Jazz toulonnais : influences et métissages d’aujourd’hui

La tendance actuelle, c’est l’effacement des frontières : beaucoup de formations locales préfèrent voir le jazz comme un langage commun, à hybridiser avec les sonorités africaines, latines, urbaines ou électroniques. Nombre de musiciens toulonnais jouent sur plusieurs terrains : on croise les mêmes à l’affiche d’un bal swing, d’un quartet gypsy ou d’une session électro au Télégraphe.

Cela se retrouve jusque dans la programmation des festivals : des têtes d’affiche du hip-hop (Oxmo Puccino, Sly Johnson) y côtoient saxophonistes bop ou groupes de jazz caribéen. Une orientation qui déplaît parfois aux puristes, mais attire une population nouvelle, moins fidèle à l’orthodoxie, plus en quête d’émotions brutes.

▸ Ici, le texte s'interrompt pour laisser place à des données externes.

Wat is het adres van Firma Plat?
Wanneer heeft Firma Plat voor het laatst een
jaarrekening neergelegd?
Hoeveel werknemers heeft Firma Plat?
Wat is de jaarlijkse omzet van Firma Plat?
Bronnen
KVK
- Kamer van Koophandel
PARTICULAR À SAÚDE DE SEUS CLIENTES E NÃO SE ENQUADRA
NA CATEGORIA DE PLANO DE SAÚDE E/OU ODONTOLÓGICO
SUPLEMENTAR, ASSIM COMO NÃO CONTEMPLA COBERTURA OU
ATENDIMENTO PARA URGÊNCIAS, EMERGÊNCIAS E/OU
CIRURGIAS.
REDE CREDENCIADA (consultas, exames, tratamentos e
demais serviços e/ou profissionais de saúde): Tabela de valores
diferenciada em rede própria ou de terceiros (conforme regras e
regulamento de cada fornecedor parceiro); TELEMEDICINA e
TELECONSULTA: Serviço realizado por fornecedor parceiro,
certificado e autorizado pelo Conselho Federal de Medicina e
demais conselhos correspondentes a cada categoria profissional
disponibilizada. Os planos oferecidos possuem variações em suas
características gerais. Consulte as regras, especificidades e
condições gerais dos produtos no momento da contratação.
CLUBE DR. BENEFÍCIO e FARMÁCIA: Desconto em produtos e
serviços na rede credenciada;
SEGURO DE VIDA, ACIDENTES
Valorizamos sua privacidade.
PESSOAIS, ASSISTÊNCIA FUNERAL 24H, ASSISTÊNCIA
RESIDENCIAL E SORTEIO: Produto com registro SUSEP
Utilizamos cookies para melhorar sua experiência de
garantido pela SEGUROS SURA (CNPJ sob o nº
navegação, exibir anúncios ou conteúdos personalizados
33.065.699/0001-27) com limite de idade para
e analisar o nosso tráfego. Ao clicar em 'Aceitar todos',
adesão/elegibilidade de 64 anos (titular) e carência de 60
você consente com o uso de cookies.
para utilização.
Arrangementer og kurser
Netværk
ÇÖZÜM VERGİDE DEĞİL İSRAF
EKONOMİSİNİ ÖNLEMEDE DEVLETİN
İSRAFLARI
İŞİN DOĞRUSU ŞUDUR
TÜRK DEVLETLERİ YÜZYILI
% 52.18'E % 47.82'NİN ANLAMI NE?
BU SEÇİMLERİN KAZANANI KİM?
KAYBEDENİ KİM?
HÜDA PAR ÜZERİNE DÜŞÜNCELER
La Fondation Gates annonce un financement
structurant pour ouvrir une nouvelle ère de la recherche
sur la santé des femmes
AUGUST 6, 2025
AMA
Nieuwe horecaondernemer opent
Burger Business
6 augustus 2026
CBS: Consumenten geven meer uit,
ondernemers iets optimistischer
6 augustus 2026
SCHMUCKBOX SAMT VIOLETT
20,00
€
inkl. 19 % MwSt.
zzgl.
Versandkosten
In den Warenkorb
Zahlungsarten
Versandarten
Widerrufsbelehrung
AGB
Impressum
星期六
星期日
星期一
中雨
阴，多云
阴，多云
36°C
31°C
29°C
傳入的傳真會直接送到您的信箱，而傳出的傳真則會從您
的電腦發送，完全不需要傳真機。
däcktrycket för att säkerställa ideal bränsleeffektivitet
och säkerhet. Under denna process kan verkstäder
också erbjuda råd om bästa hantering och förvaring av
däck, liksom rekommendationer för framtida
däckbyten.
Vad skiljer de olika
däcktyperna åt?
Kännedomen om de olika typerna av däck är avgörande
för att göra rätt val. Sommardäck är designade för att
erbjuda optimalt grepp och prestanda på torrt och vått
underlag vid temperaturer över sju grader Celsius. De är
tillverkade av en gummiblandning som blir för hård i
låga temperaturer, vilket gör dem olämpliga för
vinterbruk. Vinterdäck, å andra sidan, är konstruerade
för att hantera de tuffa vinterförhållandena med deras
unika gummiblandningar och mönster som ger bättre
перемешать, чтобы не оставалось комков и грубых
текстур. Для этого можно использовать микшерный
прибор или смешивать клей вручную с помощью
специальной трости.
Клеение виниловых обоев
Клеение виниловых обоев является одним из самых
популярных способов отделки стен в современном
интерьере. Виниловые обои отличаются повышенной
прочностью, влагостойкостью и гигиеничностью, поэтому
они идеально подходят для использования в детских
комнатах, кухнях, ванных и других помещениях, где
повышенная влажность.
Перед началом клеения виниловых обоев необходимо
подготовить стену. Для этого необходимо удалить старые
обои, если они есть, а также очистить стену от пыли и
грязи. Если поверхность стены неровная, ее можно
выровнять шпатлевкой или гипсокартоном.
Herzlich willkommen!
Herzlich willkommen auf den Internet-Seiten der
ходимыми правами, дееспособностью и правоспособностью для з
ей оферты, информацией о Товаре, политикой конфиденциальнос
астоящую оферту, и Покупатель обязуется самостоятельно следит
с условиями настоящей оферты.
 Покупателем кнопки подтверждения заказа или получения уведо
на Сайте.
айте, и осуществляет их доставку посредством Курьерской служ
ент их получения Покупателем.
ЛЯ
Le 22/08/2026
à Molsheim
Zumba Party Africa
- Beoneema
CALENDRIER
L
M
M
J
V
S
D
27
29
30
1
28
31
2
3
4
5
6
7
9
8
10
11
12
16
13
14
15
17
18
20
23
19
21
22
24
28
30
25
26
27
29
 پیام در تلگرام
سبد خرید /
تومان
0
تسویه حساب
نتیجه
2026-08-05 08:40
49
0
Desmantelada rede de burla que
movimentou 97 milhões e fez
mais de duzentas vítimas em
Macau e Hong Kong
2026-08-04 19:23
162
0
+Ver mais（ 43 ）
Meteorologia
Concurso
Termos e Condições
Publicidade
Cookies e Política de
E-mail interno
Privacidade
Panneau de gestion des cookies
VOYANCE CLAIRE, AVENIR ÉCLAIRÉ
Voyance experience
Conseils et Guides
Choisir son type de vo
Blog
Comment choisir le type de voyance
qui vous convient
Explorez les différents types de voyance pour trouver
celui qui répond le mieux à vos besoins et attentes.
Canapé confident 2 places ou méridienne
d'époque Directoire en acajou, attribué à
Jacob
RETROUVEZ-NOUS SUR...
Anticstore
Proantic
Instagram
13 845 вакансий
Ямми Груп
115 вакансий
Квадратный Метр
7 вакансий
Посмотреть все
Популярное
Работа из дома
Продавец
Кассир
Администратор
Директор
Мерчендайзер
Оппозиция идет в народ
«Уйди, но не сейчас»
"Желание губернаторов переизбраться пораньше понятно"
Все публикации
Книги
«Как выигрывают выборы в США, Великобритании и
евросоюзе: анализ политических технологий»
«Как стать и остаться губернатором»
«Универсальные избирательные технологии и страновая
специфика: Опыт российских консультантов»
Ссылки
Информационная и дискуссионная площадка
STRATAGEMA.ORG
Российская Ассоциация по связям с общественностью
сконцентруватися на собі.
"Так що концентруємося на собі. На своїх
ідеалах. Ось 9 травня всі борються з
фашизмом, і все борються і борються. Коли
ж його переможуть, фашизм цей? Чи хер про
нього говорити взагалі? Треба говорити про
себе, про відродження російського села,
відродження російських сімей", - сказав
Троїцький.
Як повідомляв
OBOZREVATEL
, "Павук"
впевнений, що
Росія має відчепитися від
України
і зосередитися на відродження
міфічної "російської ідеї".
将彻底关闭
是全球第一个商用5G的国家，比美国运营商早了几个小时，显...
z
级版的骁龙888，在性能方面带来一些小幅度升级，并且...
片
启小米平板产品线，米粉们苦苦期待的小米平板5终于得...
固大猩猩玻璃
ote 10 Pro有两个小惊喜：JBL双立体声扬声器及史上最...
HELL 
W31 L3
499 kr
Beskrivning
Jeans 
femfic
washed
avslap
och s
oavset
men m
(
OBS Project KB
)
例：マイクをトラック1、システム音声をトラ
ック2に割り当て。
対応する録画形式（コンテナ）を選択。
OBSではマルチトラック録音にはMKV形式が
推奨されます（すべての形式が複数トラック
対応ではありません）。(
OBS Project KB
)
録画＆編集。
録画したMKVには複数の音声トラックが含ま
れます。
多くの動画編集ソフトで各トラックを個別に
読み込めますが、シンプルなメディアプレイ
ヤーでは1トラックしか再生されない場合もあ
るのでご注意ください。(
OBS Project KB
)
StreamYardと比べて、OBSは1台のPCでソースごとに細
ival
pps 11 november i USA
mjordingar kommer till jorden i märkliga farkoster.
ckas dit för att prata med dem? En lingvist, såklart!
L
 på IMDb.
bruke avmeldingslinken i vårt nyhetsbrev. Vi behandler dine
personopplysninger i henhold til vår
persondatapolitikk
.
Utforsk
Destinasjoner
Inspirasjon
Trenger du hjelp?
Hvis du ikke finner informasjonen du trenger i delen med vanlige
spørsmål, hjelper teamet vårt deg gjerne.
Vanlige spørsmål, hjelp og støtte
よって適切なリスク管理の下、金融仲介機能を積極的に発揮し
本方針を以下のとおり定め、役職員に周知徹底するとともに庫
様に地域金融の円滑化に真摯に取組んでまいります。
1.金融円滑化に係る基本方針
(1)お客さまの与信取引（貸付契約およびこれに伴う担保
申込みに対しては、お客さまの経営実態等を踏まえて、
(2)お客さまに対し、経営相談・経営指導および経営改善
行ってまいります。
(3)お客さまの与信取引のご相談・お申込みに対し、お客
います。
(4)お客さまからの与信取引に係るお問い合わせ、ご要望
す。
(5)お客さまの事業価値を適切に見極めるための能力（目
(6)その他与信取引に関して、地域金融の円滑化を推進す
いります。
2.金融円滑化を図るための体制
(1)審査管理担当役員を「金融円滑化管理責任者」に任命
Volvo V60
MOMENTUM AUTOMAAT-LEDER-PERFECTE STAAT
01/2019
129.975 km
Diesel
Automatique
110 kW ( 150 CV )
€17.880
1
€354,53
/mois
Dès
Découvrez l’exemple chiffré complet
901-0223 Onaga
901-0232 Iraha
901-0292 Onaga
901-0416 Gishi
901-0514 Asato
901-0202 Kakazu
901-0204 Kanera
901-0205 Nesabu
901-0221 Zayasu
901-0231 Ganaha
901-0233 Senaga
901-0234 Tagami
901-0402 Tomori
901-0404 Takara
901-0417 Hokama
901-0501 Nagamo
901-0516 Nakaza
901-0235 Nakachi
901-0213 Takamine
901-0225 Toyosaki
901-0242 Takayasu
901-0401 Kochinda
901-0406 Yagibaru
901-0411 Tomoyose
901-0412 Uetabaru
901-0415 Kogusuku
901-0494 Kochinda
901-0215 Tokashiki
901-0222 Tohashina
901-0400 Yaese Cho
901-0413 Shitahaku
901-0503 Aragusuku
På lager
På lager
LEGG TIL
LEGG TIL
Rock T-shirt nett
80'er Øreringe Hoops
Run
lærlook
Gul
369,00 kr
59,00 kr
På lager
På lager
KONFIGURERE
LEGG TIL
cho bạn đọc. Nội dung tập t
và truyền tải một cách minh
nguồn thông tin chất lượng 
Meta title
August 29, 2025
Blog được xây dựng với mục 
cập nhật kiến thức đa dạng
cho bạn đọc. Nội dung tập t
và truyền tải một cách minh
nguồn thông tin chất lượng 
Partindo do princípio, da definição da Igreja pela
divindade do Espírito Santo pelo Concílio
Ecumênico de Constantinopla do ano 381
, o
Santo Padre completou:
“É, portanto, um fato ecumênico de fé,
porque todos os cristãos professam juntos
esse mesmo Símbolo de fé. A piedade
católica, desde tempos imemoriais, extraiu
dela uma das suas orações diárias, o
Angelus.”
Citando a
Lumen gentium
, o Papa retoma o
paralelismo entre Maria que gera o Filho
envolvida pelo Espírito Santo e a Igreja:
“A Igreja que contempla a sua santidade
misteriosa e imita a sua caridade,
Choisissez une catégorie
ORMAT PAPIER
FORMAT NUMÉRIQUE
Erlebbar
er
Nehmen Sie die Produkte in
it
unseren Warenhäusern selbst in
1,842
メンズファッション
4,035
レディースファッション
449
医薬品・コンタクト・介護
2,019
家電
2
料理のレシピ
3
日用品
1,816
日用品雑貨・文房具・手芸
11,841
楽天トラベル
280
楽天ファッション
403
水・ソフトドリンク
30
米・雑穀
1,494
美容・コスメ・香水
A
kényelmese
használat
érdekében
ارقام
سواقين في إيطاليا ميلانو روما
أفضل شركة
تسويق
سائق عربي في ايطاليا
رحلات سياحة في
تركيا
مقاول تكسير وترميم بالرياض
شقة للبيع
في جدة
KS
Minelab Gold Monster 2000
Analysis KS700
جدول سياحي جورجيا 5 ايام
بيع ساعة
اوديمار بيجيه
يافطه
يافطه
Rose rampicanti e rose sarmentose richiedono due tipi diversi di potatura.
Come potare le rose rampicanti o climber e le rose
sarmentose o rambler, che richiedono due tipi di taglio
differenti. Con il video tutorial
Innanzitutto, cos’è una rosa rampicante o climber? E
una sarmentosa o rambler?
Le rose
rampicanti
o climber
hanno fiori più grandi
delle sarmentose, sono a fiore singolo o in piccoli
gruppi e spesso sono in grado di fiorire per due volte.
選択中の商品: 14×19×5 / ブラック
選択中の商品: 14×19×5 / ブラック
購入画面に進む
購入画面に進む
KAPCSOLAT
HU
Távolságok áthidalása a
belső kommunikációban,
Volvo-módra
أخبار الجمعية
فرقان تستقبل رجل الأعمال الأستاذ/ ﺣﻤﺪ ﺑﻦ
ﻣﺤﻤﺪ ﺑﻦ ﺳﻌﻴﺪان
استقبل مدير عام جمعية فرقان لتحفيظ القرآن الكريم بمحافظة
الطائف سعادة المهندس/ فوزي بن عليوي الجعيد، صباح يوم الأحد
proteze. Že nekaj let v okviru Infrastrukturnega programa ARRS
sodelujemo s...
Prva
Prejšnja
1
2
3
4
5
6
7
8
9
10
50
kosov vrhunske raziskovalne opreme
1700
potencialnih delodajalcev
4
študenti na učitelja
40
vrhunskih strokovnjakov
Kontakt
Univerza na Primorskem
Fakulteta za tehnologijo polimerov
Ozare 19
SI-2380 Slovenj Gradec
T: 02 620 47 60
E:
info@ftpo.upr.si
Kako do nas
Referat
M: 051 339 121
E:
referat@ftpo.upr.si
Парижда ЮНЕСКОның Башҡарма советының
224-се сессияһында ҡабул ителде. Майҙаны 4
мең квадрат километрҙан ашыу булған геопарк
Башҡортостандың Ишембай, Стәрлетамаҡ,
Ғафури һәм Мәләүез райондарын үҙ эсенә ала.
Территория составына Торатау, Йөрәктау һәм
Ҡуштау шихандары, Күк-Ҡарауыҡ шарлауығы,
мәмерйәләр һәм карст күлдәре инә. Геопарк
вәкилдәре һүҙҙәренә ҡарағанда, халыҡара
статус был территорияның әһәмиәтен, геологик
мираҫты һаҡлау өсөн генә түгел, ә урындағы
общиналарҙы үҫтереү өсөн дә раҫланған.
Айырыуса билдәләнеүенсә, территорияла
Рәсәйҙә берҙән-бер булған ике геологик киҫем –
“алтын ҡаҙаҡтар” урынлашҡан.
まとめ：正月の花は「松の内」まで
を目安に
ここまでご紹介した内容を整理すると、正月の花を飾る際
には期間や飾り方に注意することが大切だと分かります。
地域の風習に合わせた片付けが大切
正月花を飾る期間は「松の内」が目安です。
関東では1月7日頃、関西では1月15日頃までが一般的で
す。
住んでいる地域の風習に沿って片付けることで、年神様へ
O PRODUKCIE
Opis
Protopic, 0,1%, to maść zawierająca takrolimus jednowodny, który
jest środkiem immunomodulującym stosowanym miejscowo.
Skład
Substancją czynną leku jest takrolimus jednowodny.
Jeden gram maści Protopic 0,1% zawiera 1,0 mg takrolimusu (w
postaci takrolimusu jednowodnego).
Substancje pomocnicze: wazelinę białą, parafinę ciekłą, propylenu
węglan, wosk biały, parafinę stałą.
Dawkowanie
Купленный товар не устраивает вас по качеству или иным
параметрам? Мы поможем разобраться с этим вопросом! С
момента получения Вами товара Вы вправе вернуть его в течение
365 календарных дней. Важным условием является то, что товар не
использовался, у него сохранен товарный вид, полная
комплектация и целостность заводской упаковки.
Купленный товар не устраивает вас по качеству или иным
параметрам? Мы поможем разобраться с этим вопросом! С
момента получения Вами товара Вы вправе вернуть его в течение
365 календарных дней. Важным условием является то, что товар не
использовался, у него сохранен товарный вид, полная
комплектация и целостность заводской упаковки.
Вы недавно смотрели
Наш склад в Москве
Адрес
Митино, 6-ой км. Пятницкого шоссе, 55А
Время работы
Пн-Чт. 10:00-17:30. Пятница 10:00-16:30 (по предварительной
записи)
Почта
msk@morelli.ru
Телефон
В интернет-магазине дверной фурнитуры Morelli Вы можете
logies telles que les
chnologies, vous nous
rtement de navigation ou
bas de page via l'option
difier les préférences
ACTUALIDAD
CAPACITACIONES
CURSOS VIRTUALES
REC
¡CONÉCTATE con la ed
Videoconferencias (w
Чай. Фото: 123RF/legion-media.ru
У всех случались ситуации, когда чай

Panorama dynamique et perspectives

Le jazz à Toulon n’est pas simplement un « loisir culturel »: il constitue un terrain vivant où se rencontrent traditions, métissages et création. Soutenu par l’énergie d’une association d’acteurs résilients et des instants festifs qui réunissent le public, il survit et se réinvente, parfois à rebours d’une économie fragile. La ville pourrait, sans doute, lui donner un peu plus qu’un coup de projecteur estival. Mais la ferveur, elle, ne demande qu’à être partagée. Et si la prochaine génération faisait du jazz toulonnais sa nouvelle signature ?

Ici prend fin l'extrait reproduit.